One man tendered us a most imposing statement from his doctor to back up his claim that his health made it imperative that he drive up to and around in Canada for a while. It was filled with such awe-inspiring medical terms that the three of us serving on this hoard—a wealthy importer, a prominent corporation lawyer and the head of a sizable advertising agency—felt we might have the man’s life on our consciences if we rejected the application. On a hunch, however, the importer showed the report to his own doctor. “Hell,” said the physician, “this merely means the man has a hernia. The trip would do him more harm than good.”
And then there was the case of the expectant mother who wanted gasoline to make regular visits for prenatal care to a hospital some distance from her home. The board pointed out that there were quite a number of hospitals and clinics much nearer to her home, and refused her application. This made her angry. “How,” she demanded, “do you gentlemen expect a woman to have a baby on three gallons of gas?”
But for all his neighbors’ anger and self-righteous protests against war rationing, Dawson didn’t grow cynical. He still found plenty of evidence of the largeness of spirit we expect in Americans; or, as he put it—
I have seen practical proof that the average American is honest, and can take it like a man—if you explain to him why it is necessary.
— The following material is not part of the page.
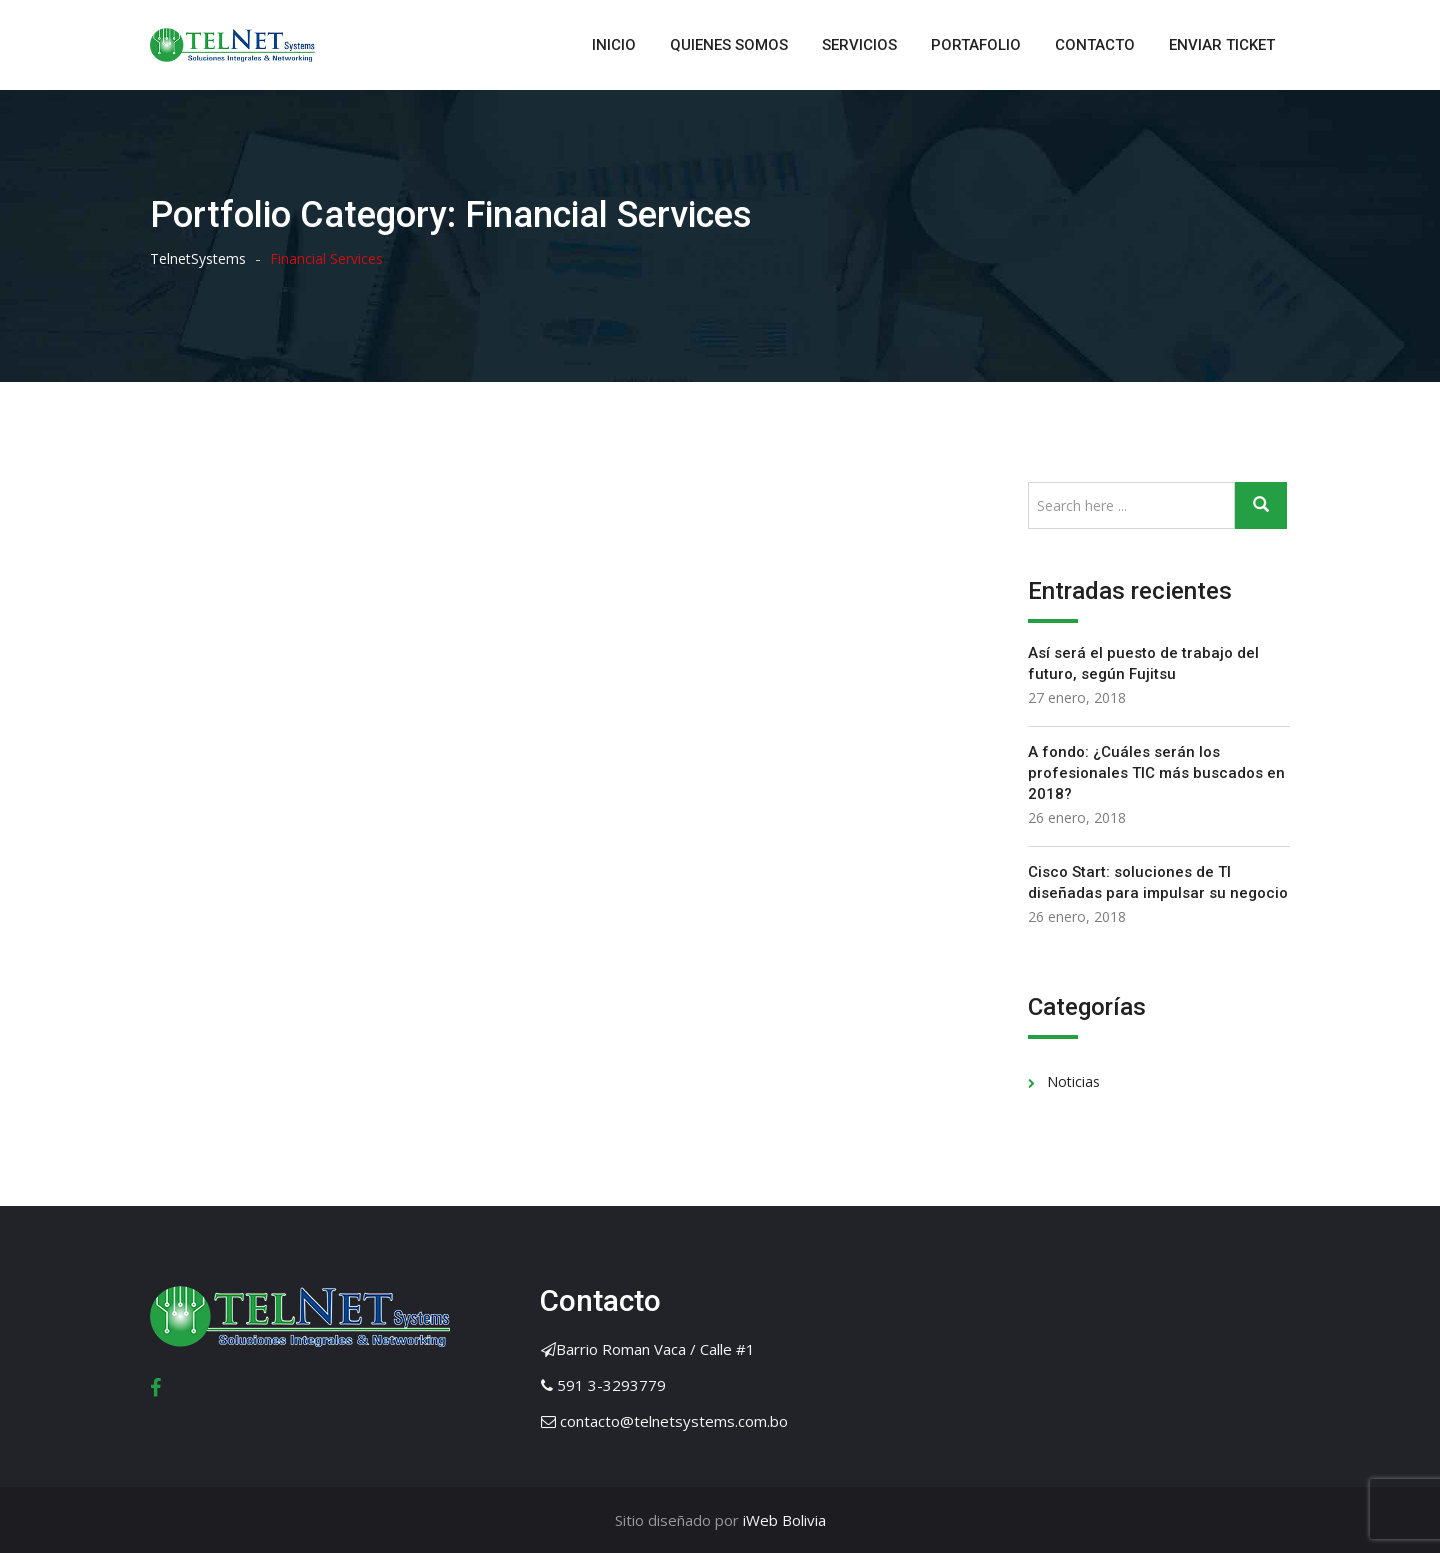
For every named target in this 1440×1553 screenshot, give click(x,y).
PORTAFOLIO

I have heard of a clergyman who merely bowed his head in acceptance and would not permit himself even a — it seems to me — justifiable deviation to avoid an unfair technicality. This man of God used a bicycle for his nearer calls and an automobile only for the more distant ones. There was no doubt that he required extra gasoline, or that he was morally entitled to it. But under the rules a preferred mileage certificate could be issued only if the automobile was his “prime” means of transportation. He had been using the bicycle more than the automobile, so technically the bicycle was his prime means of transportation. The board which sat in his case gave him broad hints that if he used his automobile more and his bicycle less, the extra gasoline could be arranged; and also told him that he had a good chance to win on an appeal. “No,” he said. “It would not be right.”
And there was the hardware salesman who had to cover a wide territory with samples weighing a couple of hundred pounds. It was the only job he ever had, and he knew nothing else. He needed to drive at least 2,000 miles a month, and we could allow him only the maximum B ration, which, since the value of coupons has been cut, allowed him only 378 miles. But when we showed him that the regulations were inflexible on that point, he shrugged his shoulders and said: ‘Well, we all got to take it nowadays. I guess I can find some other way of making a living — I hope.”